Acyclovir is an antiviral agent; hydrocortisone is a corticosteroid.
-Acyclovir: Acyclovir has inhibitory activity against herpes simplex virus 1 (HSV-1) and herpes simplex virus 2 (HSV-2) in vitro and in vivo. Acyclovir selectively binds the thymidine kinase (TK) enzyme to inhibit viral DNA synthesis. The viral TK enzyme converts acyclovir into acyclovir monophosphate (a nucleotide analogue), which is further converted into acyclovir diphosphate and then acyclovir triphosphate. Acyclovir triphosphate competitively inhibits and inactivates viral DNA polymerase. It is also incorporated into and terminates the viral DNA chain. Viral resistance can result from qualitative and quantitative changes in the viral TK enzyme and/or viral DNA polymerase. HSV isolates with reduced acyclovir susceptibility have been recovered from immunocompromised patients. Viral resistance should be considered in patients who fail to respond or experience recurrent viral shedding during therapy. Cross-resistance has been observed among HSV isolates carrying mutations and resistance-associated substitutions, which confer reduced susceptibility to penciclovir, famciclovir, and foscarnet.
-Hydrocortisone: Hydrocortisone is the main glucocorticoid secreted by the adrenal cortex. When used topically, hydrocortisone exhibits anti-inflammatory properties that help suppress the clinical manifestations associated with the herpes infection outbreak.
Pharmacokinetics:
Acyclovir; hydrocortisone is administered topically.
-Acyclovir: Minimal absorption of acyclovir is expected after topical application of acyclovir; hydrocortisone. If acyclovir does reach systemic circulation, it would be expected to undergo metabolism and excretion similar to systemically administered acyclovir. After systemic administration, infected viral cells transform acyclovir to its active triphosphate, and a small proportion may be metabolized extracellularly. Renal elimination via glomerular filtration and tubular secretion of unchanged drug is the major route of elimination accounting for 62-91% of the dose. The elimination half-life of acyclovir is 2.5-3.3 hours.
-Hydrocortisone: If hydrocortisone is absorbed through the skin, it binds to plasma proteins. Hydrocortisone is metabolized primarily in the liver and then excreted by the kidneys.
-Route-Specific Pharmacokinetics
Topical Route
-Acyclovir: Acyclovir; hydrocortisone plasma concentrations have not been measured after topical administration on cold sores; however, when applied as a single ingredient topically, systemic absorption is minimal with no drug detected in the blood or urine.
-Hydrocortisone: Acyclovir; hydrocortisone plasma concentrations have not been measured after topical administration on cold sores.

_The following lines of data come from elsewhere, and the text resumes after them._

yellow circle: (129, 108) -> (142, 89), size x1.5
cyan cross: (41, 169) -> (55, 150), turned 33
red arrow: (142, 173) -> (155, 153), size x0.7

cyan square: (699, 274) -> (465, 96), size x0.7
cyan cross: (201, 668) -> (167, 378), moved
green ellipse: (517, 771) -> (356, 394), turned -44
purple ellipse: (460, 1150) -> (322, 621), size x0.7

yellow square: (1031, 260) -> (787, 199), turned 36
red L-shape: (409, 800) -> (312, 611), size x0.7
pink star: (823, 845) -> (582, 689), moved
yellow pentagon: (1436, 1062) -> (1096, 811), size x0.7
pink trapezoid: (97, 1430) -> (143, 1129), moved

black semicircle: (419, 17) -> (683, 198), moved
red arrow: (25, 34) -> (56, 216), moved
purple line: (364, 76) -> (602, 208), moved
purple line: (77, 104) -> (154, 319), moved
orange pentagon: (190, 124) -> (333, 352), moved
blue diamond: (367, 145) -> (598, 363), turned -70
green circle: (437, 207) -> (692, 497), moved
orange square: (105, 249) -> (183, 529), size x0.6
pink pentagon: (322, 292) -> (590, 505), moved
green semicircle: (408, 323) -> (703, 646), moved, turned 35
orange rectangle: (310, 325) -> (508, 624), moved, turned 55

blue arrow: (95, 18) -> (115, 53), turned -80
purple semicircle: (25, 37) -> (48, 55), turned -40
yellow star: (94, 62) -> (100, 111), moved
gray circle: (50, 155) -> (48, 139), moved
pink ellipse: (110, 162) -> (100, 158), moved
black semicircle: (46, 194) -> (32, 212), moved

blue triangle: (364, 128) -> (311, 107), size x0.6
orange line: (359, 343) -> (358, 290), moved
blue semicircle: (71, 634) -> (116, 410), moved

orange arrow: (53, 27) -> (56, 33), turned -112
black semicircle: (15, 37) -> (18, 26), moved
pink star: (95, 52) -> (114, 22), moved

However, many factors determine the extent of percutaneous absorption of topical corticosteroids, including the vehicle used, the integrity of the epidermal barrier, and the use of occlusive dressings. Topical corticosteroids can be absorbed from normal, intact skin and can have systemic side effects depending on the potency of the steroid and the size of the surface area to which the steroid is applied. Inflammation and other diseases of the skin that disrupt the skin barrier can increase percutaneous absorption.